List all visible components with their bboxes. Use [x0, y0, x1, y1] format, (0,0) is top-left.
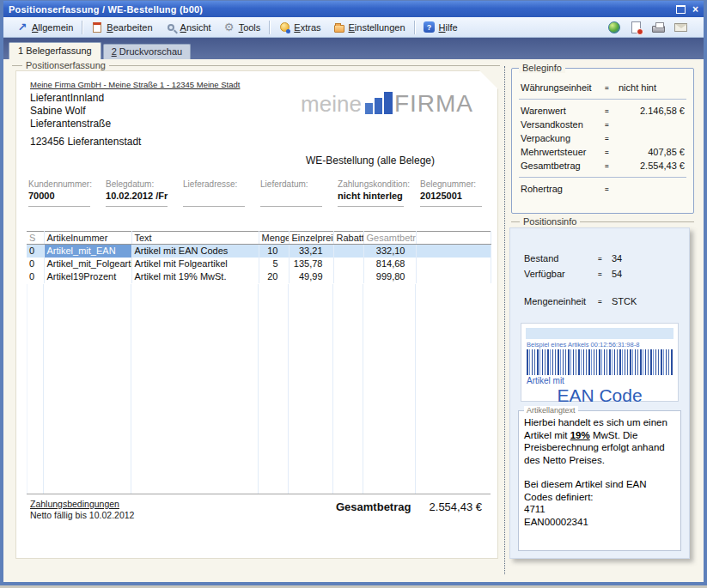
equals-sign: = [605, 84, 619, 92]
recipient-line: Lieferantenstraße [30, 118, 141, 130]
total-value: 2.554,43 € [430, 500, 482, 513]
logo-bars-icon [365, 92, 393, 114]
beleginfo-row-verpackung: Verpackung = [512, 131, 693, 145]
menu-item-hilfe[interactable]: ? Hilfe [417, 20, 464, 35]
menu-item-bearbeiten[interactable]: Bearbeiten [85, 20, 158, 35]
recipient-line: LieferantInnland [30, 92, 141, 105]
table-row[interactable]: 0 Artikel19Prozent Artikel mit 19% MwSt.… [27, 270, 491, 283]
content-area: Positionserfassung Meine Firma GmbH - Me… [3, 59, 704, 582]
beleginfo-row-mehrwertsteuer: Mehrwertsteuer = 407,85 € [512, 145, 693, 159]
printer-icon[interactable] [651, 21, 666, 34]
field-belegnummer: Belegnummer: 20125001 [420, 179, 487, 207]
document-type: WE-Bestellung (alle Belege) [276, 155, 465, 167]
terms-text: Netto fällig bis 10.02.2012 [30, 510, 134, 521]
lieferdatum-value[interactable] [260, 191, 327, 204]
equals-sign: = [605, 185, 619, 193]
beleginfo-row-warenwert: Warenwert = 2.146,58 € [512, 104, 693, 118]
window-controls: × [676, 5, 698, 14]
menu-item-allgemein[interactable]: ↗ Allgemein [10, 20, 79, 35]
globe-icon[interactable] [606, 21, 621, 34]
sender-line: Meine Firma GmbH - Meine Straße 1 - 1234… [30, 80, 240, 89]
barcode-label-small: Artikel mit [527, 376, 678, 385]
menu-item-extras[interactable]: Extras [272, 20, 326, 35]
gear-icon: ⚙ [223, 21, 235, 33]
extras-icon [278, 21, 290, 33]
equals-sign: = [605, 149, 619, 156]
selected-cell[interactable]: Artikel_mit_EAN [44, 245, 131, 258]
equals-sign: = [605, 162, 619, 170]
menu-separator [414, 21, 415, 34]
logo-text-dark: FIRMA [394, 93, 473, 115]
positionsinfo-panel: Bestand = 34 Verfügbar = 54 Mengeneinhei… [509, 227, 690, 559]
table-column-guides [27, 284, 491, 494]
artikellangtext-box[interactable]: Artikellangtext Hierbei handelt es sich … [518, 410, 681, 551]
positionsinfo-row-mengeneinheit: Mengeneinheit = STCK [510, 294, 689, 309]
beleginfo-row-waehrungseinheit: Währungseinheit = nicht hint [512, 81, 693, 94]
tab-druckvorschau[interactable]: 2 Druckvorschau [103, 44, 192, 59]
positionsinfo-row-verfuegbar: Verfügbar = 54 [510, 266, 689, 282]
equals-sign: = [598, 270, 612, 278]
notepad-icon [91, 21, 103, 33]
items-table-header: S Artikelnummer Text Menge Einzelpreis R… [27, 232, 491, 245]
field-lieferadresse: Lieferadresse: [183, 179, 250, 207]
menu-bar: ↗ Allgemein Bearbeiten Ansicht ⚙ Tools E… [3, 17, 704, 38]
beleginfo-row-gesamtbetrag: Gesamtbetrag = 2.554,43 € [512, 159, 693, 173]
beleginfo-title: Beleginfo [519, 63, 565, 73]
equals-sign: = [598, 255, 612, 263]
tab-belegerfassung[interactable]: 1 Belegerfassung [9, 42, 101, 59]
document-info-icon[interactable] [629, 21, 643, 34]
field-zahlungskondition: Zahlungskondition: nicht hinterleg [338, 179, 410, 207]
magnifier-icon [165, 21, 177, 33]
beleginfo-row-rohertrag: Rohertrag = [512, 182, 693, 196]
positionsinfo-title: Positionsinfo [520, 216, 580, 227]
page-curl [479, 70, 498, 89]
total-label: Gesamtbetrag [336, 500, 411, 513]
lieferadresse-value[interactable] [183, 191, 250, 204]
restore-icon[interactable] [676, 5, 686, 14]
equals-sign: = [598, 298, 612, 306]
menu-separator [82, 21, 82, 34]
menu-separator [269, 21, 270, 34]
field-kundennummer: Kundennummer: 70000 [28, 179, 95, 207]
arrow-up-right-icon: ↗ [16, 21, 28, 33]
barcode-header-strip [526, 328, 673, 339]
close-icon[interactable]: × [692, 5, 698, 14]
help-icon: ? [424, 21, 436, 33]
app-window: Positionserfassung / WE-Bestellung (b00)… [0, 0, 707, 585]
belegdatum-value[interactable]: 10.02.2012 /Fr [106, 191, 173, 204]
field-lieferdatum: Lieferdatum: [260, 179, 327, 207]
zahlungsbedingungen-link[interactable]: Zahlungsbedingungen [30, 499, 134, 510]
zahlungskondition-value[interactable]: nicht hinterleg [338, 191, 410, 204]
artikellangtext-body: Hierbei handelt es sich um einen Artikel… [519, 411, 680, 528]
ean-barcode-preview: Beispiel eines Artikels 00:12:56:31:98-8… [521, 323, 679, 402]
vat-highlight: 19% [570, 430, 590, 440]
barcode-caption: Beispiel eines Artikels 00:12:56:31:98-8 [527, 341, 678, 349]
ean-code-1: 4711 [524, 503, 675, 516]
mail-icon[interactable] [673, 21, 688, 34]
kundennummer-value[interactable]: 70000 [28, 191, 95, 204]
menu-item-ansicht[interactable]: Ansicht [159, 20, 217, 35]
artikellangtext-label: Artikellangtext [524, 406, 578, 415]
items-table: S Artikelnummer Text Menge Einzelpreis R… [27, 231, 491, 283]
menu-item-tools[interactable]: ⚙ Tools [217, 20, 267, 35]
barcode-icon [527, 349, 673, 375]
header-fields: Kundennummer: 70000 Belegdatum: 10.02.20… [28, 179, 487, 207]
recipient-city: 123456 Lieferantenstadt [30, 136, 141, 149]
barcode-label-large: EAN Code [521, 385, 678, 406]
positionsinfo-row-bestand: Bestand = 34 [510, 251, 689, 266]
tab-bar: 1 Belegerfassung 2 Druckvorschau [3, 38, 704, 59]
logo-text-light: meine [301, 93, 362, 115]
field-belegdatum: Belegdatum: 10.02.2012 /Fr [106, 179, 173, 207]
panel-separator [504, 66, 505, 574]
belegnummer-value[interactable]: 20125001 [420, 191, 487, 204]
title-bar: Positionserfassung / WE-Bestellung (b00)… [3, 1, 704, 17]
positionserfassung-groupbox-label: Positionserfassung [22, 60, 109, 70]
equals-sign: = [605, 107, 619, 115]
equals-sign: = [605, 121, 619, 129]
beleginfo-row-versandkosten: Versandkosten = [512, 118, 693, 131]
table-row-selected[interactable]: 0 Artikel_mit_EAN Artikel mit EAN Codes … [27, 245, 491, 258]
menu-item-einstellungen[interactable]: Einstellungen [327, 20, 411, 35]
table-row[interactable]: 0 Artikel_mit_Folgeartikel Artikel mit F… [27, 258, 491, 270]
recipient-line: Sabine Wolf [30, 105, 141, 118]
settings-folder-icon [333, 21, 345, 33]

Task objective :: Say how many lines above include "selected". The number alone is the answer.

Result of this task :: 2